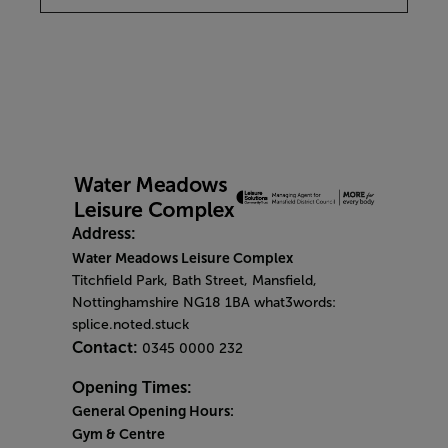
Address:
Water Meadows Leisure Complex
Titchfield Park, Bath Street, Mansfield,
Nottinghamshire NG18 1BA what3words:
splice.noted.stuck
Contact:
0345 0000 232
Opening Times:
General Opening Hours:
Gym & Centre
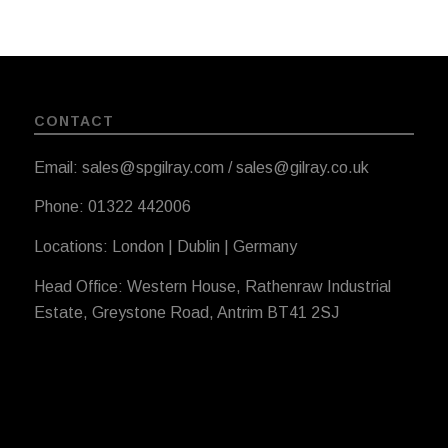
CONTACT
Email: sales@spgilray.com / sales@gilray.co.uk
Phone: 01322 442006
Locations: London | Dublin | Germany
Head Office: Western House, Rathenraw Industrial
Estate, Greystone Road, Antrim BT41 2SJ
^^^^^^^^^^^^^^^^
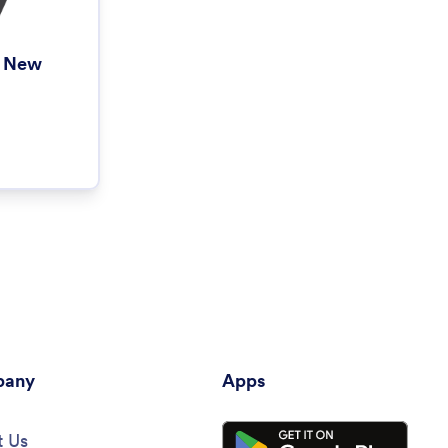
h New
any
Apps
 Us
^^^^^^^^^^^^^^^^
● **TASK DESCRIPTION**
Above are the entries. Output exactly the lines beginning with the line that has "Email: sales@spgilray.com /" and ending with the line that has "Estate, Greystone Road, Antrim BT41 2SJ".

● **EXPECTED OUTPUT**
Email: sales@spgilray.com / sales@gilray.co.uk
Phone: 01322 442006
Locations: London | Dublin | Germany
Head Office: Western House, Rathenraw Industrial
Estate, Greystone Road, Antrim BT41 2SJ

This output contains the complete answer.